There’s room for four to dine comfortably, but not all the residents can eat together. During low season touring, when you can’t sit outside, the lack of seating could be a major bind. Despite it’s shortcomings, however, the Rimor provides a useful television locker, which can be seen from all of the ‘van’s lounge seats.
The Rimor has fixed single bunk beds and puts the washroom on the offside. By putting the wardrobe between bed and washroom, though, it has robbed the washroom of some much needed elbow room. Further forward the ’van feels open and spacious, with all the tall furniture pushed to the back.
The kitchen is easily its most disappointing feature. There is good storage for heavy items in the cupboard under the sink (which also houses the cutlery drawer) but the food preparation space is limited and with only a two-burner gas hob on which to cook, family catering is tough.
The Katamarano has a plastic trimmed washroom with a separate shower area, but the thin arrangement of the room means it’s not very spacious, and positively pokey once you’re in the cubicle.
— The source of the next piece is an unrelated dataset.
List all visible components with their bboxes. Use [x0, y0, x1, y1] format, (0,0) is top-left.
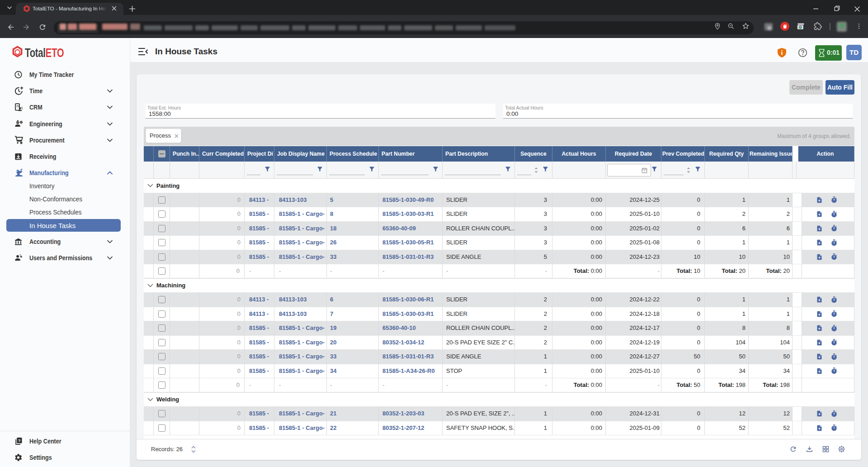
- svg-text:?: ?: [18, 438, 21, 443]
- svg-text:7: 7: [644, 170, 645, 172]
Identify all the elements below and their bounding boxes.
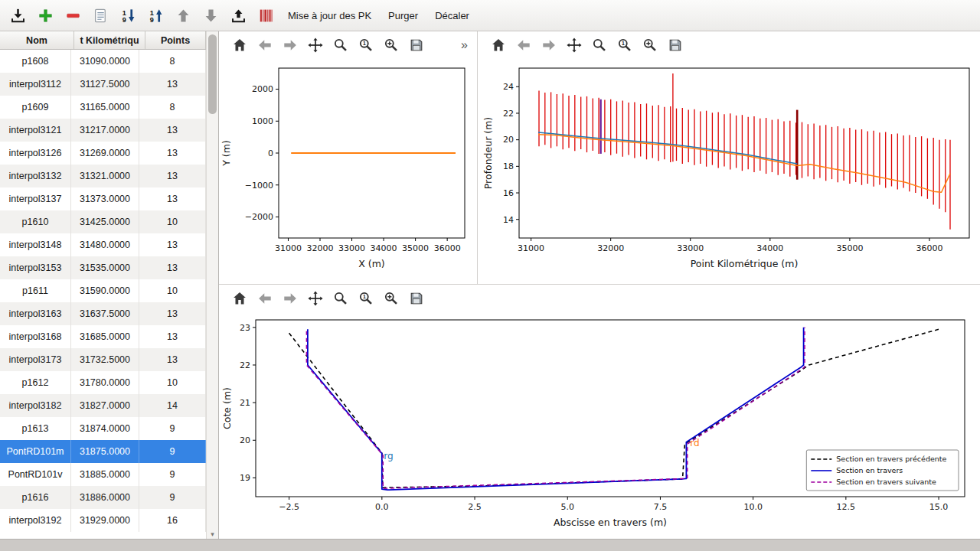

It’s still perfectly usable, but competitors have more successful designs. However, the fit and finish is good..
The main bed will be the roomy overcab. The sliding stowaway overcab bed works well, although it can be a bit of a mission to assemble.
As for the dinette bed, it’s not that great – it’s only 1.8m long and takes time to make up. The single bunk beds provide a single piece mattress, which, with no bumps, should provide a better night’s sleep. Some rivals have mattresses in section for easy folding. There’s no safety net for the top bunk but there are lights for each bunk along with a window for added ventilation.
The largest single storage area is outside, beneath the two single bunks. Inside, Rimor has provided two wardrobes, which we liked, because six people need plenty of clothes storage, but slotting a couple of drawers in for residents’ smalls would have been even better. We really liked the tidy way in which the electrical equipment and leisure battery were stored, through a dedicated service door at the rear of the ‘van.